* **DIRECTIONS**
Check each line of the entries below for the word "SeIncreaseBasePriorityPrivilege", and copy the lines that have it.

* **DATA PROVIDED**
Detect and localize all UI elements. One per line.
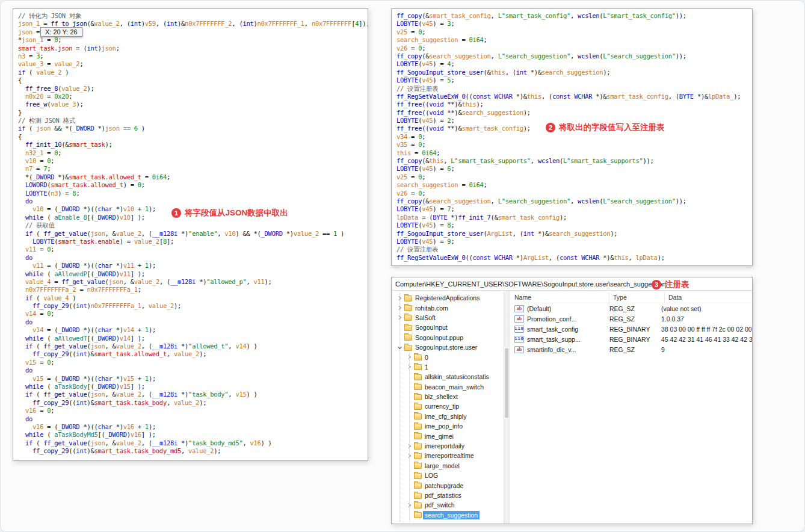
chevron-placeholder	[395, 333, 404, 342]
tree-item-SogouInput.ppup[interactable]: SogouInput.ppup	[392, 333, 504, 342]
code-line: while ( aTaskBodyMd5[(_DWORD)v16] );	[18, 431, 363, 439]
registry-value-row[interactable]: abPromotion_conf...REG_SZ1.0.0.37	[514, 314, 752, 324]
registry-value-row[interactable]: 110smart_task_supp...REG_BINARY45 42 42 …	[514, 334, 752, 344]
chevron-placeholder	[405, 491, 413, 500]
code-line: LOBYTE(smart_task.enable) = value_2[8];	[18, 238, 363, 246]
tree-scrollbar[interactable]	[504, 291, 510, 524]
tree-item-ime_qimei[interactable]: ime_qimei	[392, 431, 504, 441]
code-line: ff_copy_29((int)&smart_task.allowed_t, v…	[18, 350, 363, 358]
tree-item-label: biz_shellext	[423, 392, 460, 401]
code-line: do	[18, 254, 363, 262]
tree-item-LOG[interactable]: LOG	[392, 471, 504, 480]
tree-item-RegisteredApplications[interactable]: RegisteredApplications	[392, 293, 504, 303]
annotation-3-badge-icon: 3	[652, 280, 661, 289]
code-line: LOBYTE(v45) = 9;	[396, 238, 747, 246]
tree-item-pdf_statistics[interactable]: pdf_statistics	[392, 490, 504, 500]
tree-item-1[interactable]: 1	[392, 362, 504, 372]
tree-item-imereportdaily[interactable]: imereportdaily	[392, 441, 504, 451]
tree-item-currency_tip[interactable]: currency_tip	[392, 401, 504, 411]
folder-icon	[414, 463, 422, 469]
chevron-right-icon[interactable]	[405, 442, 413, 450]
registry-address-bar[interactable]: Computer\HKEY_CURRENT_USER\SOFTWARE\Sogo…	[392, 277, 752, 291]
tree-item-label: beacon_main_switch	[423, 383, 486, 391]
registry-value-row[interactable]: ab(Default)REG_SZ(value not set)	[514, 303, 752, 314]
value-name: smart_task_config	[527, 326, 578, 333]
tree-item-imereportrealtime[interactable]: imereportrealtime	[392, 451, 504, 460]
tree-item-patchupgrade[interactable]: patchupgrade	[392, 480, 504, 490]
tree-item-beacon_main_switch[interactable]: beacon_main_switch	[392, 382, 504, 392]
folder-icon	[414, 483, 422, 489]
code-line: ff_copy(&search_suggestion, L"search_sug…	[396, 52, 747, 60]
code-line: n32_1 = 0;	[18, 149, 363, 157]
pseudocode-registry-write: ff_copy(&smart_task_config, L"smart_task…	[392, 9, 752, 265]
chevron-right-icon[interactable]	[405, 363, 413, 371]
folder-icon	[414, 374, 422, 380]
chevron-right-icon[interactable]	[395, 294, 404, 302]
code-line: ff_free((void **)&search_suggestion);	[396, 109, 747, 117]
column-header-type[interactable]: Type	[613, 292, 665, 303]
code-line: v34 = 0;	[396, 133, 747, 141]
value-name: smart_task_supp...	[527, 336, 581, 343]
code-line: do	[18, 197, 363, 205]
chevron-down-icon[interactable]	[395, 343, 404, 351]
page-canvas: // 转化为 JSON 对象json_1 = ff_to_json(&value…	[0, 0, 805, 532]
code-line: v25 = 0;	[396, 28, 747, 36]
chevron-right-icon[interactable]	[395, 314, 404, 322]
chevron-right-icon[interactable]	[405, 451, 413, 460]
tree-item-ime_cfg_shiply[interactable]: ime_cfg_shiply	[392, 412, 504, 421]
tree-item-SalSoft[interactable]: SalSoft	[392, 313, 504, 323]
code-line: search_suggestion = 0i64;	[396, 36, 747, 44]
tree-item-rohitab.com[interactable]: rohitab.com	[392, 303, 504, 312]
tree-item-0[interactable]: 0	[392, 352, 504, 362]
code-line: ff_SogouInput_store_user(ArgList, (int *…	[396, 230, 747, 238]
registry-body: RegisteredApplicationsrohitab.comSalSoft…	[392, 291, 752, 524]
chevron-right-icon[interactable]	[405, 501, 413, 509]
value-list-header: Name Type Data	[514, 292, 752, 303]
tree-item-ime_pop_info[interactable]: ime_pop_info	[392, 421, 504, 431]
folder-icon	[414, 493, 422, 499]
tree-item-SogouInput[interactable]: SogouInput	[392, 323, 504, 332]
registry-value-row[interactable]: 110smart_task_configREG_BINARY38 03 00 0…	[514, 324, 752, 334]
chevron-right-icon[interactable]	[405, 353, 413, 362]
code-line: if ( json && *(_DWORD *)json == 6 )	[18, 125, 363, 132]
code-line: n7 = 7;	[18, 165, 363, 173]
code-line: if ( ff_get_value(json, &value_2, (__m12…	[18, 342, 363, 350]
column-header-data[interactable]: Data	[668, 292, 748, 303]
code-line: v11 = 0;	[18, 246, 363, 253]
pseudocode-json-extract: // 转化为 JSON 对象json_1 = ff_to_json(&value…	[13, 9, 368, 458]
tree-item-allskin_statusiconstatis[interactable]: allskin_statusiconstatis	[392, 372, 504, 382]
value-data: (value not set)	[661, 305, 752, 312]
code-line: if ( value_4 )	[18, 294, 363, 302]
code-line: LOBYTE(v45) = 4;	[396, 60, 747, 68]
folder-icon	[414, 384, 422, 390]
code-line: ff_init_10(&smart_task);	[18, 141, 363, 149]
tree-item-large_model[interactable]: large_model	[392, 461, 504, 471]
reg-string-icon: ab	[514, 346, 524, 353]
tree-item-search_suggestion[interactable]: search_suggestion	[392, 510, 504, 520]
tree-scrollbar-thumb[interactable]	[505, 348, 508, 418]
tree-item-SogouInput.store.user[interactable]: SogouInput.store.user	[392, 342, 504, 352]
tree-item-pdf_switch[interactable]: pdf_switch	[392, 500, 504, 510]
column-header-name[interactable]: Name	[514, 292, 609, 303]
annotation-1-badge-icon: 1	[171, 208, 181, 218]
code-line: do	[18, 318, 363, 326]
folder-icon	[404, 315, 412, 321]
code-line: // 设置注册表	[396, 85, 747, 93]
code-line: if ( ff_get_value(json, &value_2, (__m12…	[18, 391, 363, 398]
chevron-right-icon[interactable]	[395, 304, 404, 312]
code-line: while ( aAllowedT[(_DWORD)v14] );	[18, 335, 363, 342]
tree-item-biz_shellext[interactable]: biz_shellext	[392, 392, 504, 401]
code-line: search_suggestion = 0i64;	[396, 181, 747, 189]
value-data: 1.0.0.37	[661, 315, 752, 323]
registry-value-row[interactable]: absmartinfo_dic_v...REG_SZ9	[514, 344, 752, 354]
chevron-placeholder	[405, 471, 413, 480]
code-line: v14 = 0;	[18, 310, 363, 318]
tree-item-label: pdf_statistics	[423, 491, 463, 500]
value-data: 38 03 00 00 ff ff ff 7f 2c 00 02 00 02 0…	[661, 326, 752, 333]
folder-icon	[414, 424, 422, 430]
tree-item-label: imereportdaily	[423, 442, 466, 450]
code-line: ff_copy_29((int)&smart_task.task_body, v…	[18, 399, 363, 407]
code-line: v16 = 0;	[18, 407, 363, 415]
value-name: (Default)	[527, 305, 551, 312]
annotation-1: 1 将字段值从JSON数据中取出	[171, 208, 288, 218]
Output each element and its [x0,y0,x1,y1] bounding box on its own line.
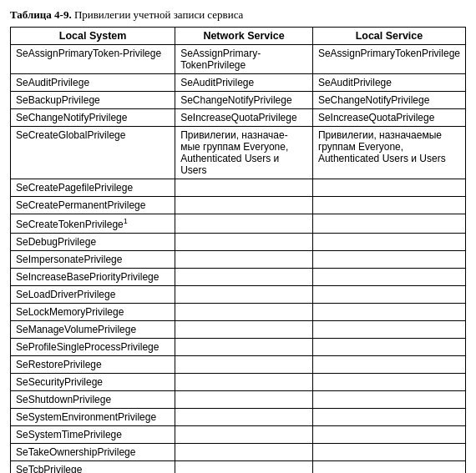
cell-row2-col1: SeBackupPrivilege [11,92,175,109]
table-row: SeTcbPrivilege [11,461,466,474]
cell-row1-col3: SeAuditPrivilege [312,74,465,92]
cell-row11-col1: SeLoadDriverPrivilege [11,286,175,304]
cell-row16-col1: SeSecurityPrivilege [11,374,175,391]
cell-row5-col1: SeCreatePagefilePrivilege [11,179,175,197]
table-row: SeTakeOwnershipPrivilege [11,444,466,461]
table-row: SeImpersonatePrivilege [11,251,466,269]
table-row: SeDebugPrivilege [11,234,466,251]
cell-row17-col2 [175,391,313,409]
cell-row10-col2 [175,269,313,286]
cell-row5-col3 [312,179,465,197]
cell-row7-col3 [312,214,465,234]
cell-row19-col2 [175,426,313,444]
cell-row15-col3 [312,356,465,374]
cell-row21-col1: SeTcbPrivilege [11,461,175,474]
table-row: SeSecurityPrivilege [11,374,466,391]
cell-row20-col1: SeTakeOwnershipPrivilege [11,444,175,461]
cell-row19-col1: SeSystemTimePrivilege [11,426,175,444]
cell-row20-col3 [312,444,465,461]
table-row: SeCreateGlobalPrivilegeПривилегии, назна… [11,127,466,179]
cell-row21-col3 [312,461,465,474]
cell-row0-col1: SeAssignPrimaryToken-Privilege [11,45,175,74]
cell-row4-col1: SeCreateGlobalPrivilege [11,127,175,179]
cell-row7-col1: SeCreateTokenPrivilege1 [11,214,175,234]
cell-row8-col2 [175,234,313,251]
table-row: SeCreatePagefilePrivilege [11,179,466,197]
cell-row10-col3 [312,269,465,286]
cell-row4-col3: Привилегии, назначаемые группам Everyone… [312,127,465,179]
cell-row12-col3 [312,304,465,321]
cell-row2-col3: SeChangeNotifyPrivilege [312,92,465,109]
cell-row15-col2 [175,356,313,374]
cell-row3-col2: SeIncreaseQuotaPrivilege [175,109,313,127]
cell-row21-col2 [175,461,313,474]
cell-row9-col1: SeImpersonatePrivilege [11,251,175,269]
cell-row2-col2: SeChangeNotifyPrivilege [175,92,313,109]
cell-row6-col1: SeCreatePermanentPrivilege [11,197,175,214]
table-row: SeCreateTokenPrivilege1 [11,214,466,234]
table-row: SeLoadDriverPrivilege [11,286,466,304]
privileges-table: Local System Network Service Local Servi… [10,27,466,473]
cell-row16-col2 [175,374,313,391]
cell-row13-col3 [312,321,465,339]
cell-row18-col3 [312,409,465,426]
cell-row0-col2: SeAssignPrimary-TokenPrivilege [175,45,313,74]
cell-row18-col2 [175,409,313,426]
cell-row12-col1: SeLockMemoryPrivilege [11,304,175,321]
table-row: SeLockMemoryPrivilege [11,304,466,321]
cell-row3-col3: SeIncreaseQuotaPrivilege [312,109,465,127]
table-header: Local System Network Service Local Servi… [11,28,466,45]
cell-row5-col2 [175,179,313,197]
cell-row19-col3 [312,426,465,444]
table-row: SeIncreaseBasePriorityPrivilege [11,269,466,286]
cell-row10-col1: SeIncreaseBasePriorityPrivilege [11,269,175,286]
cell-row6-col2 [175,197,313,214]
cell-row3-col1: SeChangeNotifyPrivilege [11,109,175,127]
header-col2: Network Service [175,28,313,45]
cell-row7-col2 [175,214,313,234]
cell-row8-col1: SeDebugPrivilege [11,234,175,251]
header-row: Local System Network Service Local Servi… [11,28,466,45]
table-row: SeProfileSingleProcessPrivilege [11,339,466,356]
cell-row12-col2 [175,304,313,321]
caption-text: Привилегии учетной записи сервиса [72,8,244,21]
header-col1: Local System [11,28,175,45]
table-row: SeBackupPrivilegeSeChangeNotifyPrivilege… [11,92,466,109]
table-row: SeAssignPrimaryToken-PrivilegeSeAssignPr… [11,45,466,74]
cell-row16-col3 [312,374,465,391]
cell-row20-col2 [175,444,313,461]
table-row: SeChangeNotifyPrivilegeSeIncreaseQuotaPr… [11,109,466,127]
cell-row11-col2 [175,286,313,304]
cell-row8-col3 [312,234,465,251]
cell-row9-col3 [312,251,465,269]
cell-row14-col2 [175,339,313,356]
cell-row17-col3 [312,391,465,409]
header-col3: Local Service [312,28,465,45]
table-row: SeManageVolumePrivilege [11,321,466,339]
cell-row9-col2 [175,251,313,269]
table-row: SeSystemEnvironmentPrivilege [11,409,466,426]
cell-row15-col1: SeRestorePrivilege [11,356,175,374]
table-caption: Таблица 4-9. Привилегии учетной записи с… [10,8,466,22]
table-row: SeCreatePermanentPrivilege [11,197,466,214]
cell-row1-col2: SeAuditPrivilege [175,74,313,92]
cell-row4-col2: Привилегии, назначае-мые группам Everyon… [175,127,313,179]
cell-row18-col1: SeSystemEnvironmentPrivilege [11,409,175,426]
cell-row13-col2 [175,321,313,339]
cell-row0-col3: SeAssignPrimaryTokenPrivilege [312,45,465,74]
cell-row11-col3 [312,286,465,304]
cell-row17-col1: SeShutdownPrivilege [11,391,175,409]
cell-row1-col1: SeAuditPrivilege [11,74,175,92]
table-row: SeSystemTimePrivilege [11,426,466,444]
table-row: SeAuditPrivilegeSeAuditPrivilegeSeAuditP… [11,74,466,92]
cell-row6-col3 [312,197,465,214]
cell-row14-col3 [312,339,465,356]
table-row: SeRestorePrivilege [11,356,466,374]
table-body: SeAssignPrimaryToken-PrivilegeSeAssignPr… [11,45,466,474]
table-row: SeShutdownPrivilege [11,391,466,409]
caption-label: Таблица 4-9. [10,8,72,21]
cell-row13-col1: SeManageVolumePrivilege [11,321,175,339]
cell-row14-col1: SeProfileSingleProcessPrivilege [11,339,175,356]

* **ANSWER SPACE**
table-row: SeIncreaseBasePriorityPrivilege [11,269,466,286]
cell-row10-col1: SeIncreaseBasePriorityPrivilege [11,269,175,286]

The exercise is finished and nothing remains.